Our local cable television/internet/telephone company has been running a TV spot to showcase to their business customers how effective advertising with them is: a car-dealership manager (a real customer, as they say, “not an actor”) brags that everywhere he goes around town, people see him and sing his commercial’s jingle for him. That, he says in no uncertain terms, is how he knows advertising with, let’s say, Acme Cablevision works for him.

Really? That’s the landmark? Not increased sales, or increased traffic, or even increased phone calls, but the number of people who can sing his little ditty?

Let’s ignore for a moment the fact that I believe that all traditional advertising, air and print, for all companies, in almost all circumstances, is unnecessary – and unnecessarily costly. Which I do. Because it is.

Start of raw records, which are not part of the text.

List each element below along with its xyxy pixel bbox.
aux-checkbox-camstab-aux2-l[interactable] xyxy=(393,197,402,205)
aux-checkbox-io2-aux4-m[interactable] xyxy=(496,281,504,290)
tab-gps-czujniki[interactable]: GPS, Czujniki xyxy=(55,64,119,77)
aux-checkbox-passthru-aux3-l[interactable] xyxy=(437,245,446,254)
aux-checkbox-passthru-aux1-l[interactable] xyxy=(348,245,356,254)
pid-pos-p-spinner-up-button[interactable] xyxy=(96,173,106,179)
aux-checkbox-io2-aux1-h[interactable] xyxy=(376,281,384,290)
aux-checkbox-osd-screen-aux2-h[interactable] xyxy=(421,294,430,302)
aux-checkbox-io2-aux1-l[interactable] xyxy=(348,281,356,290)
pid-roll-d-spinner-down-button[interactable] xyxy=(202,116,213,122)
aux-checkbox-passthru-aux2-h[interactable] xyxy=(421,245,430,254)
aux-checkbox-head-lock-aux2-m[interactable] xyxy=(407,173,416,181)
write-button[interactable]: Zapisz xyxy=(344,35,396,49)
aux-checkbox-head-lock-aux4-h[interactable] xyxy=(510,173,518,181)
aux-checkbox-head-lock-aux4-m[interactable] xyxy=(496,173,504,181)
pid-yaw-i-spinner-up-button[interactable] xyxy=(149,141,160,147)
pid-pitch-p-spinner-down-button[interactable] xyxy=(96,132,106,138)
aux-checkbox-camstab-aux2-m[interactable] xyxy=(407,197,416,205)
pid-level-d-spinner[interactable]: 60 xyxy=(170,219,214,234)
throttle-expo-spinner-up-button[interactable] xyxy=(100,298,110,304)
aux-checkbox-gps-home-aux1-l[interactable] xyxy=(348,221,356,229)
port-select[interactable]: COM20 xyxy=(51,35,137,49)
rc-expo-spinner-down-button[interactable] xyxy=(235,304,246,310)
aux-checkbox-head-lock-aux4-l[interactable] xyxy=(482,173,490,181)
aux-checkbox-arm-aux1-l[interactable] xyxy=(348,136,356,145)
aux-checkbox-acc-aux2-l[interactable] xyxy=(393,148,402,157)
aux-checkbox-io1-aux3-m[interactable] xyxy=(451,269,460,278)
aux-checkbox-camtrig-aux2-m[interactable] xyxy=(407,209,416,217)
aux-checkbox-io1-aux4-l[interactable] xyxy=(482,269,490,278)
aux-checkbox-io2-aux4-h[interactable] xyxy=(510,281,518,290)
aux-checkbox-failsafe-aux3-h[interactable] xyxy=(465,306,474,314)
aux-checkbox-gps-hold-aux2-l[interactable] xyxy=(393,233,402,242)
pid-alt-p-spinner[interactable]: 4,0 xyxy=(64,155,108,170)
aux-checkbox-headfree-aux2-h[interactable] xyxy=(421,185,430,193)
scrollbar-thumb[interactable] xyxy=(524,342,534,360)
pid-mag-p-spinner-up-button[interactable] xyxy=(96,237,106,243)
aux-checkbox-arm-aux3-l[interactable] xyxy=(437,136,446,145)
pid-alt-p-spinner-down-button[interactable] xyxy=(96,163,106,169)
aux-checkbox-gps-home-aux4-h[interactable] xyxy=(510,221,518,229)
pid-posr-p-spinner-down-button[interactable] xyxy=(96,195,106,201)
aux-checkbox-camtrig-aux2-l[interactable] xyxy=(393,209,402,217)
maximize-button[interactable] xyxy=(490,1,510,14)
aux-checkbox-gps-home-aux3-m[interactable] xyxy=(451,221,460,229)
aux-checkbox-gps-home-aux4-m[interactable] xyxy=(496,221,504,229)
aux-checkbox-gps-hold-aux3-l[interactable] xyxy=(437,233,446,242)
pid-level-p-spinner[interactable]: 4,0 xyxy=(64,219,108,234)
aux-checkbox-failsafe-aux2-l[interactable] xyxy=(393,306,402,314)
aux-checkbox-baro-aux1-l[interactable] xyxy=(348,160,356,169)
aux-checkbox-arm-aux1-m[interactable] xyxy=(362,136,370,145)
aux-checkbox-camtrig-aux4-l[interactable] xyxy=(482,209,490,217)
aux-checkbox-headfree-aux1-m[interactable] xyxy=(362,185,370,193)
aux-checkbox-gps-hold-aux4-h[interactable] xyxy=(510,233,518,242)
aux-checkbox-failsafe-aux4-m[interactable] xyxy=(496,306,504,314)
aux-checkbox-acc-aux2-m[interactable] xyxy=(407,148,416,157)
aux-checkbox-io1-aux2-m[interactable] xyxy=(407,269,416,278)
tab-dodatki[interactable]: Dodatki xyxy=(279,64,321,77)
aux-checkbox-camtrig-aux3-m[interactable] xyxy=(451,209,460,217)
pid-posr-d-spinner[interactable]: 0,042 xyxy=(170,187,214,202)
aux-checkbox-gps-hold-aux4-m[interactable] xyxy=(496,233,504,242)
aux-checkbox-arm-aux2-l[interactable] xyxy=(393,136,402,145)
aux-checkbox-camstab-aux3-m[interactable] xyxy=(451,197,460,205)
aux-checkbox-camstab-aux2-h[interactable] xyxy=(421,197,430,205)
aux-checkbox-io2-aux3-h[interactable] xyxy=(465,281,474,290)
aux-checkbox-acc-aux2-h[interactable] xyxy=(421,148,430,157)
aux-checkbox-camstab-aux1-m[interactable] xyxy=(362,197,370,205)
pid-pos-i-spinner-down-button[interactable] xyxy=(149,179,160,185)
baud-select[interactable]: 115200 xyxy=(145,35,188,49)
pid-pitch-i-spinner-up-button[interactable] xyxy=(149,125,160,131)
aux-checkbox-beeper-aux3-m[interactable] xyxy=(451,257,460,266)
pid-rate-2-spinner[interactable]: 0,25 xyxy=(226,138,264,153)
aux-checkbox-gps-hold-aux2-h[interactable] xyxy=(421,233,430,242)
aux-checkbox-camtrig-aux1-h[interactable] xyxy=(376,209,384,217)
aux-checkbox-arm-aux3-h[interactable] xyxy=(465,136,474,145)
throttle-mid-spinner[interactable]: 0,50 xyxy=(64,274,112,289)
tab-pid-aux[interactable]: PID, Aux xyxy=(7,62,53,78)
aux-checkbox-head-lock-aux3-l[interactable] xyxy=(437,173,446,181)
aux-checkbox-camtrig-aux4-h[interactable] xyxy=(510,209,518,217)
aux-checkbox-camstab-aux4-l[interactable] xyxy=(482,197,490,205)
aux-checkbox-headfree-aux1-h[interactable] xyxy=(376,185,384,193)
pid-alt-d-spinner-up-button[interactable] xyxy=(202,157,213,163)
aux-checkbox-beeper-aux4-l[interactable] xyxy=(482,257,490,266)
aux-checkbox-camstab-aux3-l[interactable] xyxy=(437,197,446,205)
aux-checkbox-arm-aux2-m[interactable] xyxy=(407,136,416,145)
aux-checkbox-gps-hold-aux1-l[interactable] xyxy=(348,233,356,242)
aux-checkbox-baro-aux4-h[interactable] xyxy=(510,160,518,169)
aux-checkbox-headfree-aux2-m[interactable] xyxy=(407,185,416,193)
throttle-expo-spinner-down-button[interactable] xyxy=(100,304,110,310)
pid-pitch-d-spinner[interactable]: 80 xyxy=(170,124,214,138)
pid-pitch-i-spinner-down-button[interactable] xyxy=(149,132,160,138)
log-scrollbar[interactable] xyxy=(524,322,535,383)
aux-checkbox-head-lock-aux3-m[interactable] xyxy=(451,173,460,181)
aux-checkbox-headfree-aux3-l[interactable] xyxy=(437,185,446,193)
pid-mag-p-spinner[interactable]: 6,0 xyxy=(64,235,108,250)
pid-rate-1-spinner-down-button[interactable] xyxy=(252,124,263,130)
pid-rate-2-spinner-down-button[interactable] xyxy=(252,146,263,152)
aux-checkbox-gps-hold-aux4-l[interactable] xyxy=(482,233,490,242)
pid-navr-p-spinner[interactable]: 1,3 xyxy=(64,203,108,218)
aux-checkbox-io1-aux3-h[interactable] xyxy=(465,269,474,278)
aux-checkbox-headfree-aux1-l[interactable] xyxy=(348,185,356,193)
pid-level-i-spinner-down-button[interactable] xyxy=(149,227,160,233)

Does this businessman really gauge the success of his TV ad by how many people have memorized his jingle? Does that equate to business success? I believe so. And it’s not just small, local businesses that make this mistake; it’s been common in advertising for generations to focus on the memorability of a thirty- or sixty-second spot, as if the ability to simply blunt-object some string of characters into the public’s brains somehow equates to money in the bank. Remember the gerbils/hamsters/chipmunks launched into a wall out of a cannon in a SuperBowl ad years ago? Sure you do. PETA does. Remember the company that ran it? Not unless you’re with PETA. They folded within months of that ad’s first airing.

Advertising is a marketing activity. The goal of all marketing activities is to bring in more business – more sales, bigger sales, sales from new revenue streams, new customers, repeat customers, any of the above, all of the above. And marketing is a core business activity. Just like any other core element of your business, like inventory or labor, if cost > return, it’s a bad deal.

If you decide traditional advertising is a worthwhile investment for your operation, then go into it for the right reasons, from the right perspective, and with the right point.